Raynaud’s is a rare disorder that affects blood flow in the arteries. People who have Raynaud’s may have normal blood flow some of the time, but occasional episodes where the blood vessels narrow and restrict flow. These episodes are known as vasospasms, and they affect the fingers, toes or other parts of the body.
When the cause of Raynaud’s isn’t known, it is often referred to as primary Raynaud’s or Raynaud’s disease. Raynaud’s can also sometimes be caused by an underlying disorder. In these cases, it may be called secondary Raynaud’s or Raynaud’s phenomenon.

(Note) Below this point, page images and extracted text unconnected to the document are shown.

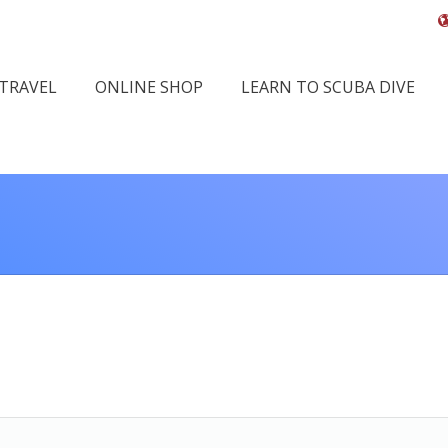
 TRAVEL
ONLINE SHOP
LEARN TO SCUBA DIVE
You are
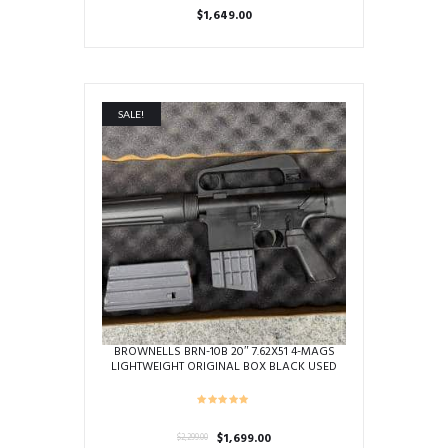
$
1,649.00
SALE!
BROWNELLS BRN-10B 20″ 7.62X51 4-MAGS
LIGHTWEIGHT ORIGINAL BOX BLACK USED
BRN-10-00111
Original
Current
$
1,699.00
$
2,299.00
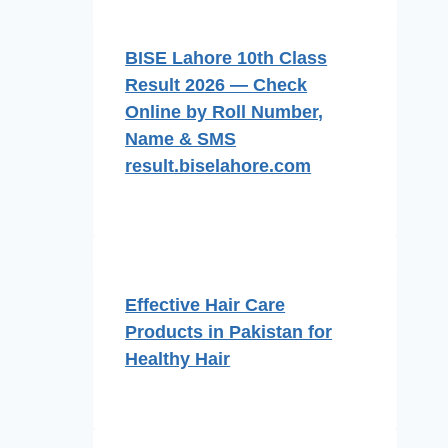
BISE Lahore 10th Class
Result 2026 — Check
Online by Roll Number,
Name & SMS
result.biselahore.com
Effective Hair Care
Products in Pakistan for
Healthy Hair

Symptoms of Raynaud’s Disease
The triggers for the vasospasms of Raynaud’s may be related to stressful events or exposure to cold weather. When they occur, blood flow is restricted in the affected areas, usually the fingers or toes. This causes them to lose sensation or feel cold or painful. They may also go through a color progression from pale to white to blue. Then, once blood flow is restored, they may turn red and be painful as blood flows back. In severe instances, this restricted blood flow can lead to complications in the fingers or toes, like sores or tissue death.
When Raynaud’s disease is mild, taking precautions in daily life is usually the best way to avoid vasospasms. Learning to manage stress and protecting the hands and feet from the cold are two of the best ways to prevent the episodes. For more severe cases, medications like alpha-blockers, calcium channel blockers, skin creams or ACE inhibitors are prescribed to improve blood flow and reduce the incidence of vasospasms. Surgery or injections that block the actions of the nerves in the hands or feet may also be considered. These treatments are typically reserved for severe cases of Raynaud’s disease.